Even though cigarette smoking is by far the main cause of lung cancer, only a minority of smokers develop the disease. A study reported in Nature Genetics suggests that some smokers may have robust mechanisms that protect them from lung cancer by keeping mutations in check. The findings could help identify those smokers who face an increased risk for the disease and therefore warrant especially close monitoring.
“This may prove to be an important step toward the prevention and early detection of lung cancer risk and away from the current herculean efforts needed to battle late-stage disease, where the majority of health expenditures and misery occur,” said Simon Spivack, MD, MPH, a co-senior author of the study.
For a long time, it has been assumed that smoking leads to lung cancer by triggering DNA mutations in normal lung cells. “But that could never be proven until our study, since there was no way to accurately quantify mutations in normal cells,” said Dr Jan Vijg, a study co-senior author. Dr Vijg overcame that obstacle a few years ago by developing an improved method for sequencing the entire genomes of individual cells.
Single-cell whole-genome sequencing methods can inadvertently introduce sequencing errors difficult to distinguish from true mutations – a major flaw when looking for rare and random mutations.
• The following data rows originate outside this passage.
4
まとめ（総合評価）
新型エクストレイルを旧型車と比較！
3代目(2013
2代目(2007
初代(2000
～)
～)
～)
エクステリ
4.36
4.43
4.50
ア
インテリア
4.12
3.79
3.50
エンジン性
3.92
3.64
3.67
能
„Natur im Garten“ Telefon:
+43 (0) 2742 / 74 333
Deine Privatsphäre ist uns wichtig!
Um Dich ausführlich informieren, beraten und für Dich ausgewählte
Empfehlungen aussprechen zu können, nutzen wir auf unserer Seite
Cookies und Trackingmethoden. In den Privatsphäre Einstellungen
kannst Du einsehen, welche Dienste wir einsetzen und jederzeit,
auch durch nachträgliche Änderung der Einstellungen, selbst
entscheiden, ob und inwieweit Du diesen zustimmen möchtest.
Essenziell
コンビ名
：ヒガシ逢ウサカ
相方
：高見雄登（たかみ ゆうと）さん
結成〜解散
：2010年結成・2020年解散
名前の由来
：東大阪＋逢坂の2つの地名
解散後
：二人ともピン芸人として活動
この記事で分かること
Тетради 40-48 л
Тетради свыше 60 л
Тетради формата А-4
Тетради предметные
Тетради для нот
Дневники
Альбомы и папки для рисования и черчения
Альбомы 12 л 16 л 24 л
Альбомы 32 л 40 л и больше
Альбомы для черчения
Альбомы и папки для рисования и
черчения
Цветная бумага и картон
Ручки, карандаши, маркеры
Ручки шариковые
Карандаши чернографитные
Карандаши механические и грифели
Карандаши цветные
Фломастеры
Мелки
To get around this, Dr Vijg developed a sequencing technique called single-cell multiple displacement amplification (SCMDA).
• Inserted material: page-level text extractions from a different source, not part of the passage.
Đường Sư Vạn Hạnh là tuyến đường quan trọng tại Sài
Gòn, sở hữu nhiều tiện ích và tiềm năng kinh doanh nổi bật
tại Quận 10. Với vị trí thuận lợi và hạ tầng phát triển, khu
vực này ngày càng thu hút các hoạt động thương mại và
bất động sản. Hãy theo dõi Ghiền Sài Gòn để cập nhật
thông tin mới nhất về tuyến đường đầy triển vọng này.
The researchers used SCMDA to compare the mutational landscape of normal lung epithelial cells from two types of people: 14 never-smokers, ages 11 to 86; and 19 smokers, ages 44 to 81, who had smoked a maximum of 116 pack-years. (One pack-year of smoking equals 1 pack of cigarettes smoked per day for one year.) The cells were collected from patients who were undergoing bronchoscopy for diagnostic tests unrelated to cancer. “These lung cells survive for years, even decades, and thus can accumulate mutations with both age and smoking,” said Dr Spivack. “Of all the lung’s cell types, these are among the most likely to become cancerous.”
The researchers found that mutations accumulated in the lung cells of non-smokers as they age, and significantly more mutations were found in the lung cells of the smokers. “This experimentally confirms that smoking increases lung cancer risk by increasing the frequency of mutations, as previously hypothesised,” said Dr Spivack. “This is likely one reason why so few non-smokers get lung cancer, while 10% to 20% of lifelong smokers do.”
The study also revealed that the number of cell mutations detected in lung cells increased in a straight line with the number of pack years of smoking and, presumably, so did the lung cancer risk. However, the cell mutations stopped rising after 23 pack-years of exposure.
“The heaviest smokers did not have the highest mutation burden,” said Dr Spivack. “Our data suggest that these individuals may have survived for so long in spite of their heavy smoking because they managed to suppress further mutation accumulation. This leveling off of mutations could stem from these people having very proficient systems for repairing DNA damage or detoxifying cigarette smoke.”
The finding has led to a new research direction. “We now wish to develop new assays that can measure someone’s capacity for DNA repair or detoxification, which could offer a new way to assess one’s risk for lung cancer,” said Dr Vijg.